I am an AI/NLP graduate student at the Language Technology Institute at Carnegie Mellon University (CMU). Currently, I am working with Prof. Carolyn Rose, Yiqing Xie, and Atharva Naik on large language models (LLMs) for automated code onboarding, where we are establishing a benchmark for question-answering with LLMs for repository-level onboarding.

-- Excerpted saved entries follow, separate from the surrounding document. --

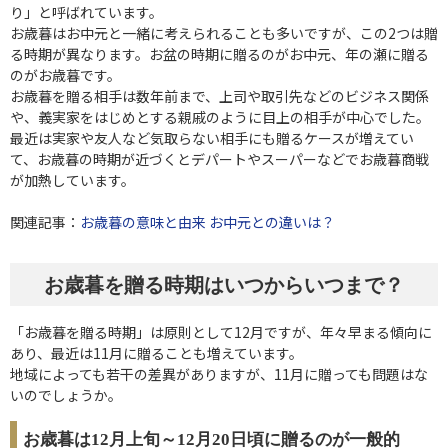
り」と呼ばれています。
お歳暮はお中元と一緒に考えられることも多いですが、この2つは贈
る時期が異なります。お盆の時期に贈るのがお中元、年の瀬に贈る
のがお歳暮です。
お歳暮を贈る相手は数年前まで、上司や取引先などのビジネス関係
や、義実家をはじめとする親戚のように目上の相手が中心でした。
最近は実家や友人など気取らない相手にも贈るケースが増えてい
て、お歳暮の時期が近づくとデパートやスーパーなどでお歳暮商戦
が加熱しています。
関連記事：
お歳暮の意味と由来 お中元との違いは？
お歳暮を贈る時期はいつからいつまで？
「お歳暮を贈る時期」は原則として12月ですが、年々早まる傾向に
あり、最近は11月に贈ることも増えています。
地域によっても若干の差異がありますが、11月に贈っても問題はな
いのでしょうか。
お歳暮は12月上旬～12月20日頃に贈るのが一般的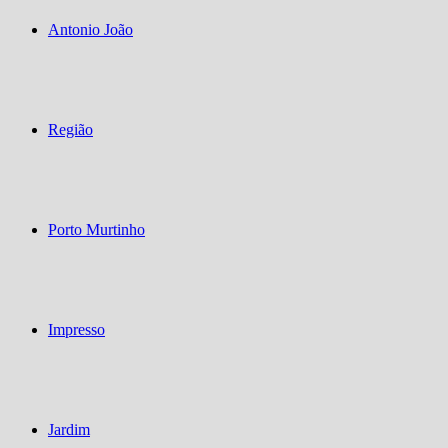
Antonio João
Região
Porto Murtinho
Impresso
Jardim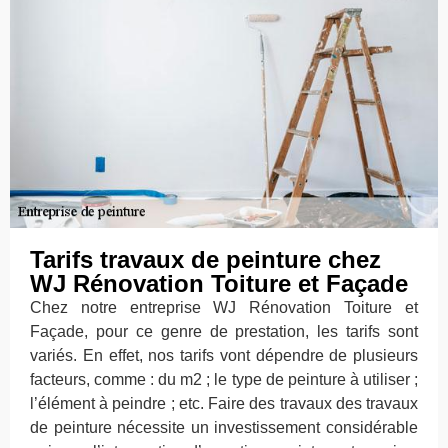
Tarifs travaux de peinture chez
WJ Rénovation Toiture et Façade
Chez notre entreprise WJ Rénovation Toiture et
Façade, pour ce genre de prestation, les tarifs sont
variés. En effet, nos tarifs vont dépendre de plusieurs
facteurs, comme : du m2 ; le type de peinture à utiliser ;
l’élément à peindre ; etc. Faire des travaux des travaux
de peinture nécessite un investissement considérable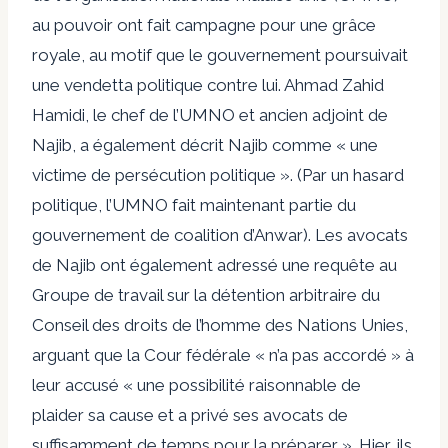
au pouvoir ont fait campagne pour une grâce
royale, au motif que le gouvernement poursuivait
une vendetta politique contre lui. Ahmad Zahid
Hamidi, le chef de l’UMNO et ancien adjoint de
Najib, a également décrit Najib comme « une
victime de persécution politique ». (Par un hasard
politique, l’UMNO fait maintenant partie du
gouvernement de coalition d’Anwar). Les avocats
de Najib ont également adressé une requête au
Groupe de travail sur la détention arbitraire du
Conseil des droits de l’homme des Nations Unies,
arguant que la Cour fédérale « n’a pas accordé » à
leur accusé « une possibilité raisonnable de
plaider sa cause et a privé ses avocats de
suffisamment de temps pour la préparer ». Hier, ils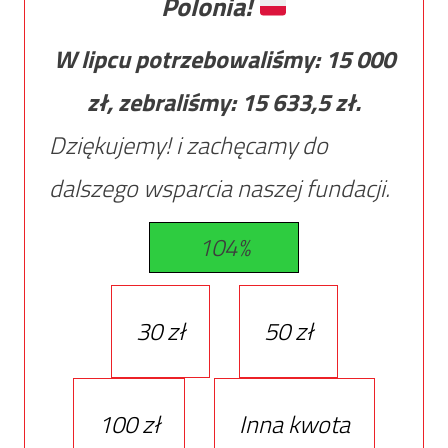
Polonia!
W lipcu potrzebowaliśmy:
15 000
zł, zebraliśmy:
15 633,5
zł.
Dziękujemy! i zachęcamy do
dalszego wsparcia naszej fundacji.
104%
30 zł
50 zł
100 zł
Inna kwota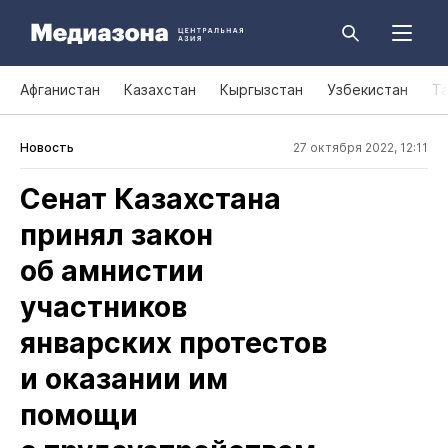
Афганистан
Казахстан
Кыргызстан
Узбекистан
Т
Новость
27 октября 2022, 12:11
Сенат Казахстана
принял закон
об амнистии
участников
январских протестов
и оказании им
помощи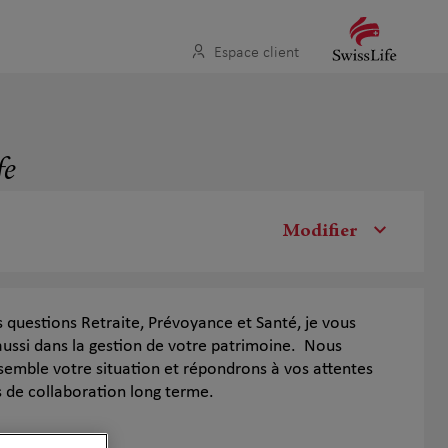
Espace client
fe
Modifier
s questions Retraite, Prévoyance et Santé, je vous
ssi dans la gestion de votre patrimoine. Nous
semble votre situation et répondrons à vos attentes
s de collaboration long terme.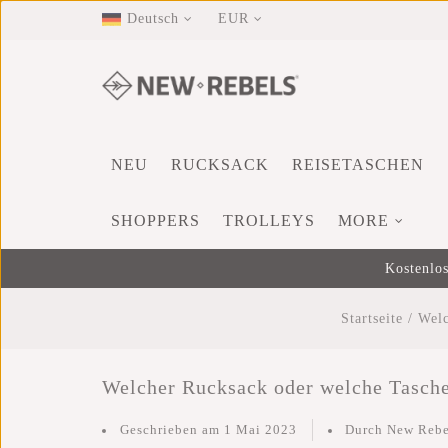
Deutsch
EUR
NEU
RUCKSACK
REISETASCHEN
SHOPPERS
TROLLEYS
MORE
Kostenlos
Startseite
/
Welc
Welcher Rucksack oder welche Tasche
Geschrieben am
1 Mai 2023
Durch New Rebe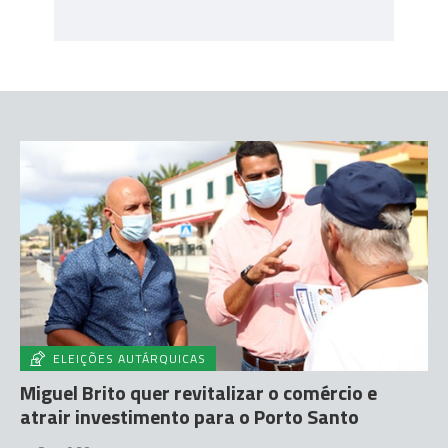
ELEIÇÕES AUTÁRQUICAS
Miguel Brito quer revitalizar o comércio e
atrair investimento para o Porto Santo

Prior to CMU, I was working as a Research Fellow at TCS Research with Dr. Manasi Patwardhan on developing LLM agents for the automated codification of research problems and experiments, focusing on the entire end-to-end research pipeline. Here, I have also worked on code translation for low-resource programming languages using LLMs, self-refinement, and high-resource languages as a pivot.
In 2023, I completed a B.E in Computer Science with a Minor in Data Science from Birla Institute of Technology and Science, Pilani - Goa Campus. Here, I began my research journey exploring the depths of AI, from the complexities of deep learning, adversarial robustness, and large language models to forefront challenges in AI4Code. I aim to not only further my understanding of niche concepts such as LLMs but also to strategically wield this diverse expertise. My goal is to transform these experiences into tangible contributions that resonate within the cutting-edge arenas of AI research including, but not limited to, nuanced applications of LLMs in the field of code.
In the past, I have had the pleasure of working in both industrial and academic research settings. At Microsoft Research, I worked on automated program repair using static analysis with Dr. Sriram Rajamani, Dr. Nagarajan Natarajan and Suresh Parthasarathy among others. I have also worked with Dr. Gautam Shroff on applications of LLMs for time-series tabular data. Apart from this, I have also had experience in other domains, including computer vision, adversarial ML and brain-inspired DL as part of various academic research labs.
I'm always open to challenging research opportunities in AI that push me out of my comfort zone, which would benefit my research career.